Rathlavath Vijaya vs The State Of Telangana on 11 July, 2019

Author: Shameem Akther

Bench: Raghvendra Singh Chauhan, Shameem Akther

        HIGH COURT FOR THE STATE OF TELANGANA


  THE HON'BLE THE CHIEF JUSTICE RAGHVENDRA SINGH CHAUHAN
                             AND
        THE HON'BLE Dr. JUSTICE SHAMEEM AKTHER


                     Writ Petition No.9180 of 2019


                             Date: 11.07.2019
Between:

Rathlavath Vijaya
                                                         ...Petitioner
                                And

The State of Telangana,
Rep. by its Principal Secretary,
General Administration (Law & Order) Dept.,
Secretariat, Hyderabad,
and others.
                                                       ...Respondents


Counsel for the Petitioner   : Sri B. Vijaysen Reddy

Counsel for the respondents : Sri S. Sharath,
                               Special Government Pleader
                               The Advocate General


The Court made the following:
                                                                      HCJ & Dr. SAJ
                                      2                         W.P.No.9180 of 2019




ORDER:

(Per the Hon'ble Dr. Justice Shameem Akther) Smt.

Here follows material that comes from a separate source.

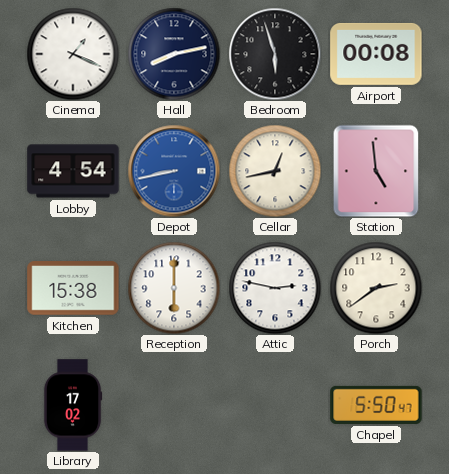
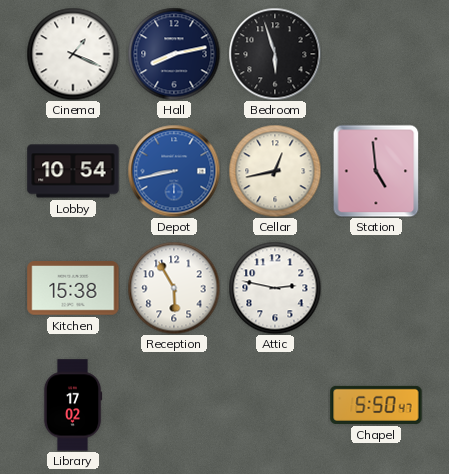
Airport: 00:08 -> none
Lobby: 4:54 -> 10:54
Reception: 6:00 -> 5:55
Porch: 2:39 -> none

Rathlavath Vijaya, the petitioner, has filed this present petition on behalf of her husband-Ratlavath Amar Singh, challenging the detention order dated 05.03.2019 passed by the Commissioner of Police, Rachakonda Commissionerate, the respondent No.2, and the confirmation order dated 30.03.2019 passed by the Principal Secretary to Government (POLL), Government of Telangana, the respondent No.1.

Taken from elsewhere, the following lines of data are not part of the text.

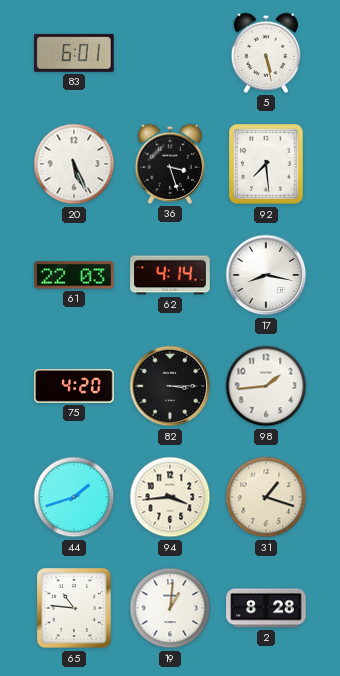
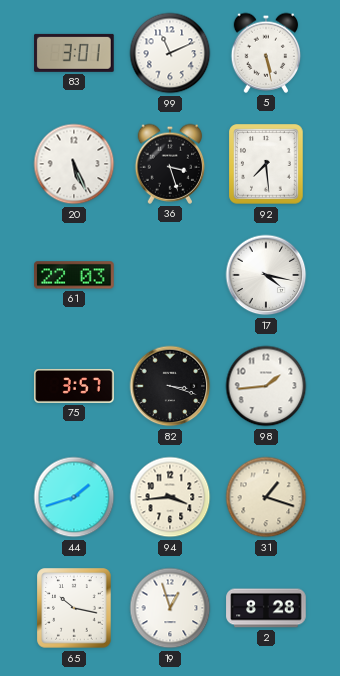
83: 6:01 -> 3:01
99: none -> 11:11
62: 4:14 -> none
17: 8:17 -> 4:17
75: 4:20 -> 3:57
82: 3:15 -> 3:18
65: 10:46 -> 10:17
19: 1:01 -> 12:57
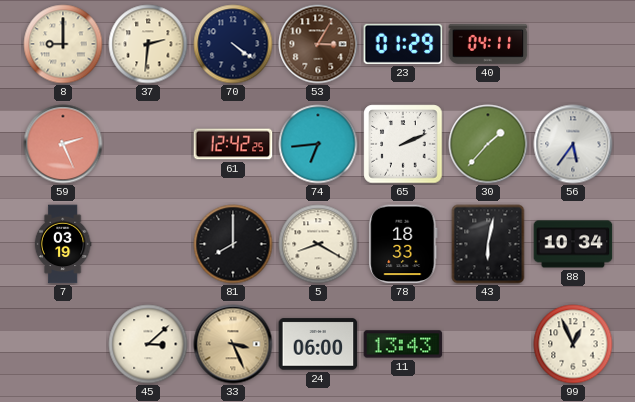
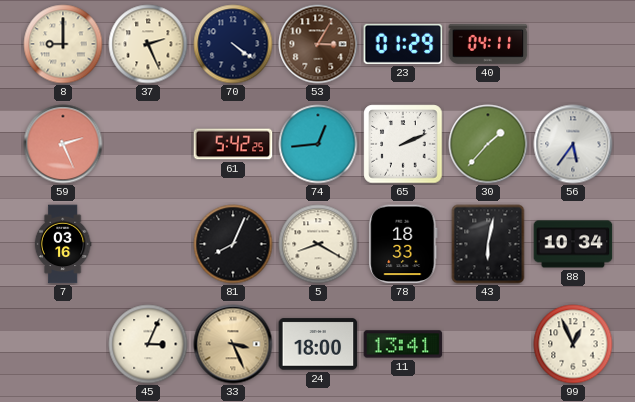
37: 2:31 -> 2:26
61: 12:42 -> 5:42
74: 6:44 -> 12:44
7: 03:19 -> 03:16
81: 8:00 -> 8:04
45: 3:08 -> 3:04
24: 06:00 -> 18:00
11: 13:43 -> 13:41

Heard the learned counsel for the parties, and perused the impugned orders.

Briefly, the facts of the case are that by relying on the six recent cases registered against the detenu, the Commissioner of Police, Rachakonda Commissionerate, the respondent No.2, passed the detention order dated 05.03.2019. According to the respondent No.2, the detenu was involved in as many as forty two cases of night house burglaries/theft in the limits of various Police Stations in Rachakonda, Hyderabad City, Cyberabad Police Commissionerate and other parts of the Districts in Telangana State. Subsequently, by order dated 30.03.2019 the detention order was confirmed by the Principal Secretary to Government (POLL), Government of Telangana, respondent No.1. Hence, this writ petition before this Court.

HCJ & Dr. SAJ 3 W.P.No.9180 of 2019 Sri B.Vijaysen Reddy, the learned counsel for the petitioner, has raised the following contentions before this Court:

Firstly, relying only on the six recent cases registered against the detenu the detention order is passed. However, there is no evidence about the other forty two cases allegedly registered against the detenu.
Secondly, curiously, all the cases registered in the years 2018 and 2019 relate to the offence of theft, under Sections 380 and 457 of IPC.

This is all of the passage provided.